Without the images, set down each entry exactly.

(Data records)
------------------------

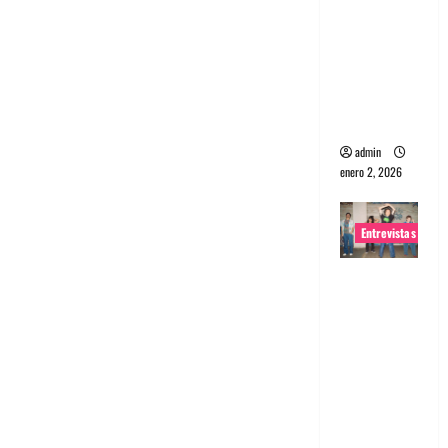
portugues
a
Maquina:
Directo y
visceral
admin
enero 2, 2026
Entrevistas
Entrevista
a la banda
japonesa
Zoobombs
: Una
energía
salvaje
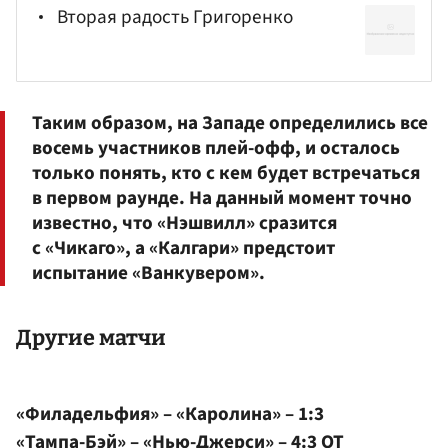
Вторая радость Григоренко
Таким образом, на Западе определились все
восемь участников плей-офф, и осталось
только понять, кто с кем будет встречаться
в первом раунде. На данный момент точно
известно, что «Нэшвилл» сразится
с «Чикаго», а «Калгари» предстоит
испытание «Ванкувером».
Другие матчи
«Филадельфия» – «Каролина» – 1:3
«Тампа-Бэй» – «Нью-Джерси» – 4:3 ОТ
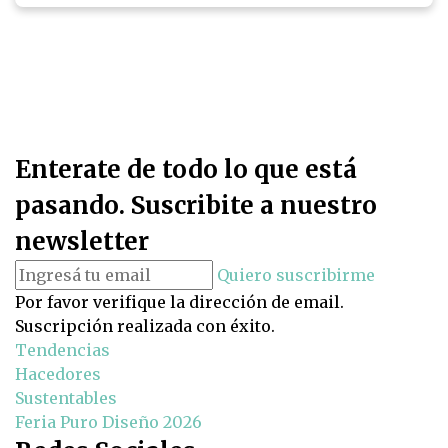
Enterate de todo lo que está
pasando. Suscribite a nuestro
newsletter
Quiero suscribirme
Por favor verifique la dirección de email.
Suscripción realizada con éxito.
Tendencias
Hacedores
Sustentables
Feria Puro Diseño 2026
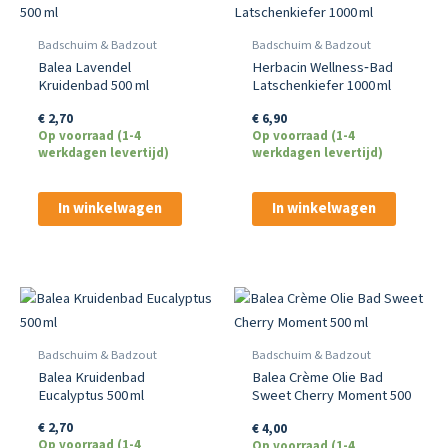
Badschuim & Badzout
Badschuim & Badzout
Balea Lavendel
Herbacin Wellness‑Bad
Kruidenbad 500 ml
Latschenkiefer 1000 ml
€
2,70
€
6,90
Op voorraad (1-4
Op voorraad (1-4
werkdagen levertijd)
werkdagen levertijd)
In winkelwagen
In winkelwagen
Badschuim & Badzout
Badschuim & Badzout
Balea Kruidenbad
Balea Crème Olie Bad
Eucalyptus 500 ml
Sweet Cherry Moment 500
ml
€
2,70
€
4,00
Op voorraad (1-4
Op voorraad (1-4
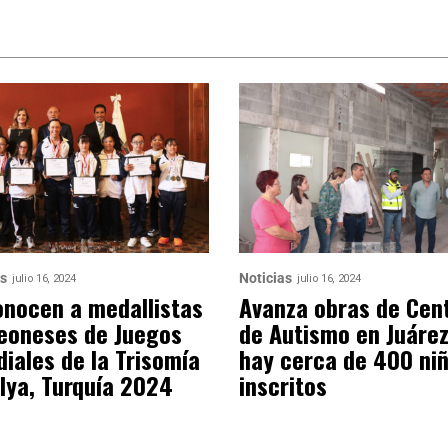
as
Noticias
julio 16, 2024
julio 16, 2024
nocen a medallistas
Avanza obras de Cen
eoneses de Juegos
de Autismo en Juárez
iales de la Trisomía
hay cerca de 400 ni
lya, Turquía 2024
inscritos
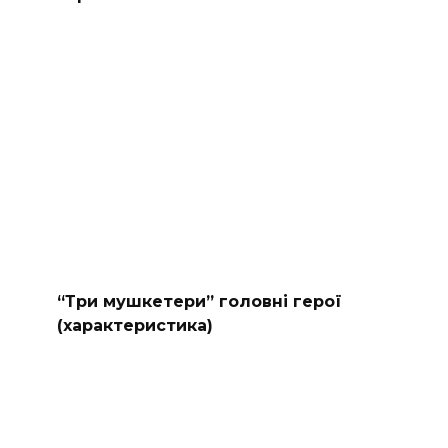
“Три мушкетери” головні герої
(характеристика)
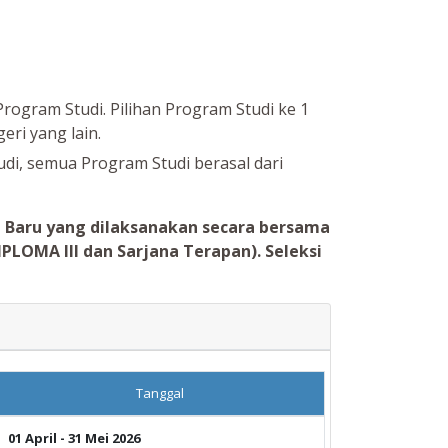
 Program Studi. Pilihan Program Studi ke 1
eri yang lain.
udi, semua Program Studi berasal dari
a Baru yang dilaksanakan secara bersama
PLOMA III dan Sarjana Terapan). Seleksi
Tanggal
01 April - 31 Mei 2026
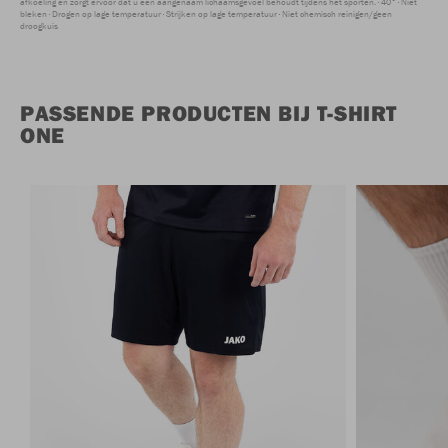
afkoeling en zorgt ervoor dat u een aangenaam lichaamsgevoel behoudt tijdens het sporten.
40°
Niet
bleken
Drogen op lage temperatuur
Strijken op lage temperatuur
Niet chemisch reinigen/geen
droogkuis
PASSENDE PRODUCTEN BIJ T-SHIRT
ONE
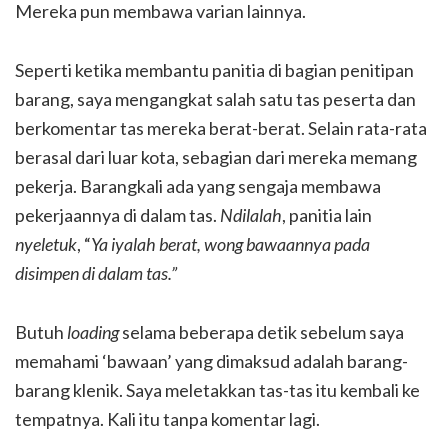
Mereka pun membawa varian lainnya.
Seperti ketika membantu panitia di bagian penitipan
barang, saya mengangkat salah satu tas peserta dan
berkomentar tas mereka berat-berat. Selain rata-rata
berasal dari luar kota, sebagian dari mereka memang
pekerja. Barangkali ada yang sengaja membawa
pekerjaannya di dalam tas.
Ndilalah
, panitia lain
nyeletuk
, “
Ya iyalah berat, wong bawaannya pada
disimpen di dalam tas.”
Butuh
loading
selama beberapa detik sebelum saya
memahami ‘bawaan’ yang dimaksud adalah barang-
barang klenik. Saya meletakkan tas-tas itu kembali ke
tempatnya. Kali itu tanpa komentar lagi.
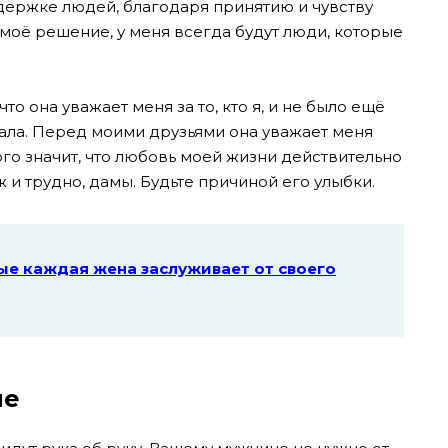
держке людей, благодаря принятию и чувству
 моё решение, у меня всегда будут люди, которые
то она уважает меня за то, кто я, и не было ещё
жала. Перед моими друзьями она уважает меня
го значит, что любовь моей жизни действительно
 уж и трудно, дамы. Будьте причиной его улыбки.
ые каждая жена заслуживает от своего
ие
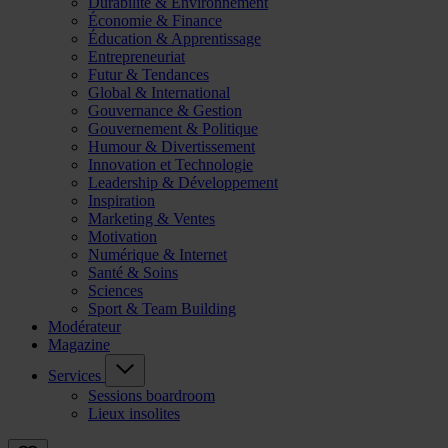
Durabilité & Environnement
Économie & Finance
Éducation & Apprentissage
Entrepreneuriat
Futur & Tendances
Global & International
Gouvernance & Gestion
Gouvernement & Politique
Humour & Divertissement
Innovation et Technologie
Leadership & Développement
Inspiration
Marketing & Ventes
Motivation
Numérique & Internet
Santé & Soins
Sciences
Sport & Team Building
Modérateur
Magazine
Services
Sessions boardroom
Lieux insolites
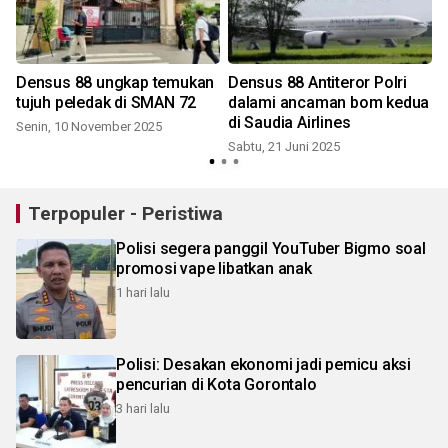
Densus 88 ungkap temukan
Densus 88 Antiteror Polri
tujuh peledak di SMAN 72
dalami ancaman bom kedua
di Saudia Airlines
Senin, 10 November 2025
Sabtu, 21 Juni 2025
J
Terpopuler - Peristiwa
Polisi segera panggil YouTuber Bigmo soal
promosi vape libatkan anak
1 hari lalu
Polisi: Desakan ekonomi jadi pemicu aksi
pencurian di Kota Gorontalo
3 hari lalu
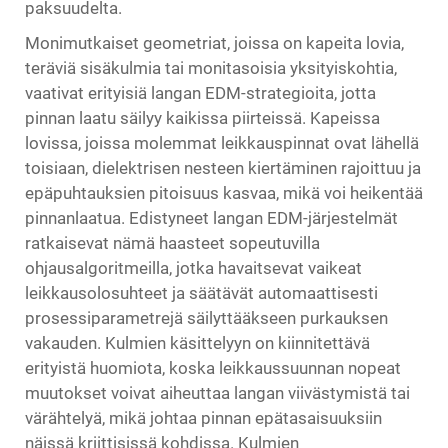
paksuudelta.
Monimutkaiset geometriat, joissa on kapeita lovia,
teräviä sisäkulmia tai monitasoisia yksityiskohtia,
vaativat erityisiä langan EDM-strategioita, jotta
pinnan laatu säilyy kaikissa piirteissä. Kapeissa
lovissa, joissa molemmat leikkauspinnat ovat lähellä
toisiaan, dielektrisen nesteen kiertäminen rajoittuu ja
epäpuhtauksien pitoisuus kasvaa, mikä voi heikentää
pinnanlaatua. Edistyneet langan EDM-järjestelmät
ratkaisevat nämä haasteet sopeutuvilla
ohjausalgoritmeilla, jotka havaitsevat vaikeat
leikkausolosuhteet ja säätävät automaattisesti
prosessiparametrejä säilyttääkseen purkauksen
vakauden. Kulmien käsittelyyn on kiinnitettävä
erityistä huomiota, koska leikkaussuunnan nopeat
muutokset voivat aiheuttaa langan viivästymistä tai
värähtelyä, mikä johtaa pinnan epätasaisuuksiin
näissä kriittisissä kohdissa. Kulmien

------------------------

» Solution to this problem
portugues
a
Maquina:
Directo y
visceral
admin
enero 2, 2026
Entrevistas
Entrevista
a la banda
japonesa
Zoobombs
: Una
energía
salvaje
Вторая радость Григоренко
Таким образом, на Западе определились все
восемь участников плей-офф, и осталось
только понять, кто с кем будет встречаться
в первом раунде. На данный момент точно
известно, что «Нэшвилл» сразится
с «Чикаго», а «Калгари» предстоит
испытание «Ванкувером».
Другие матчи
«Филадельфия» – «Каролина» – 1:3
«Тампа-Бэй» – «Нью-Джерси» – 4:3 ОТ
Enterate de todo lo que está
pasando. Suscribite a nuestro
newsletter
Quiero suscribirme
Por favor verifique la dirección de email.
Suscripción realizada con éxito.
Tendencias
Hacedores
Sustentables
Feria Puro Diseño 2026
Badschuim & Badzout
Badschuim & Badzout
Balea Lavendel
Herbacin Wellness‑Bad
Kruidenbad 500 ml
Latschenkiefer 1000 ml
€
2,70
€
6,90
Op voorraad (1-4
Op voorraad (1-4
werkdagen levertijd)
werkdagen levertijd)
In winkelwagen
In winkelwagen
Badschuim & Badzout
Badschuim & Badzout
Balea Kruidenbad
Balea Crème Olie Bad
Eucalyptus 500 ml
Sweet Cherry Moment 500
ml
€
2,70
€
4,00
Op voorraad (1-4
Op voorraad (1-4
as
Noticias
julio 16, 2024
julio 16, 2024
nocen a medallistas
Avanza obras de Cen
eoneses de Juegos
de Autismo en Juárez
iales de la Trisomía
hay cerca de 400 ni
lya, Turquía 2024
inscritos
“Три мушкетери” головні герої
(характеристика)
 Program Studi. Pilihan Program Studi ke 1
eri yang lain.
udi, semua Program Studi berasal dari
a Baru yang dilaksanakan secara bersama
PLOMA III dan Sarjana Terapan). Seleksi
Tanggal
01 April - 31 Mei 2026
afkoeling en zorgt ervoor dat u een aangenaam lichaamsgevoel behoudt tijdens het sporten.
40°
Niet
bleken
Drogen op lage temperatuur
Strijken op lage temperatuur
Niet chemisch reinigen/geen
droogkuis
PASSENDE PRODUCTEN BIJ T-SHIRT
ONE
Mereka pun membawa varian lainnya.
Seperti ketika membantu panitia di bagian penitipan
barang, saya mengangkat salah satu tas peserta dan
berkomentar tas mereka berat-berat. Selain rata-rata
berasal dari luar kota, sebagian dari mereka memang
pekerja. Barangkali ada yang sengaja membawa
pekerjaannya di dalam tas.
Ndilalah
, panitia lain
nyeletuk
, “
Ya iyalah berat, wong bawaannya pada
disimpen di dalam tas.”
Butuh
loading
selama beberapa detik sebelum saya
memahami ‘bawaan’ yang dimaksud adalah barang-
barang klenik. Saya meletakkan tas-tas itu kembali ke
tempatnya. Kali itu tanpa komentar lagi.
держке людей, благодаря принятию и чувству
 моё решение, у меня всегда будут люди, которые
то она уважает меня за то, кто я, и не было ещё
жала. Перед моими друзьями она уважает меня
го значит, что любовь моей жизни действительно
 уж и трудно, дамы. Будьте причиной его улыбки.
ые каждая жена заслуживает от своего
ие
Durabilité & Environnement
Économie & Finance
Éducation & Apprentissage
Entrepreneuriat
Futur & Tendances
Global & International
Gouvernance & Gestion
Gouvernement & Politique
Humour & Divertissement
Innovation et Technologie
Leadership & Développement
Inspiration
Marketing & Ventes
Motivation
Numérique & Internet
Santé & Soins
Sciences
Sport & Team Building
Modérateur
Magazine
Services
Sessions boardroom
Lieux insolites
Densus 88 ungkap temukan
Densus 88 Antiteror Polri
tujuh peledak di SMAN 72
dalami ancaman bom kedua
di Saudia Airlines
Senin, 10 November 2025
Sabtu, 21 Juni 2025
J
Terpopuler - Peristiwa
Polisi segera panggil YouTuber Bigmo soal
promosi vape libatkan anak
1 hari lalu
Polisi: Desakan ekonomi jadi pemicu aksi
pencurian di Kota Gorontalo
3 hari lalu
paksuudelta.
Monimutkaiset geometriat, joissa on kapeita lovia,
teräviä sisäkulmia tai monitasoisia yksityiskohtia,
vaativat erityisiä langan EDM-strategioita, jotta
pinnan laatu säilyy kaikissa piirteissä. Kapeissa
lovissa, joissa molemmat leikkauspinnat ovat lähellä
toisiaan, dielektrisen nesteen kiertäminen rajoittuu ja
epäpuhtauksien pitoisuus kasvaa, mikä voi heikentää
pinnanlaatua. Edistyneet langan EDM-järjestelmät
ratkaisevat nämä haasteet sopeutuvilla
ohjausalgoritmeilla, jotka havaitsevat vaikeat
leikkausolosuhteet ja säätävät automaattisesti
prosessiparametrejä säilyttääkseen purkauksen
vakauden. Kulmien käsittelyyn on kiinnitettävä
erityistä huomiota, koska leikkaussuunnan nopeat
muutokset voivat aiheuttaa langan viivästymistä tai
värähtelyä, mikä johtaa pinnan epätasaisuuksiin
näissä kriittisissä kohdissa. Kulmien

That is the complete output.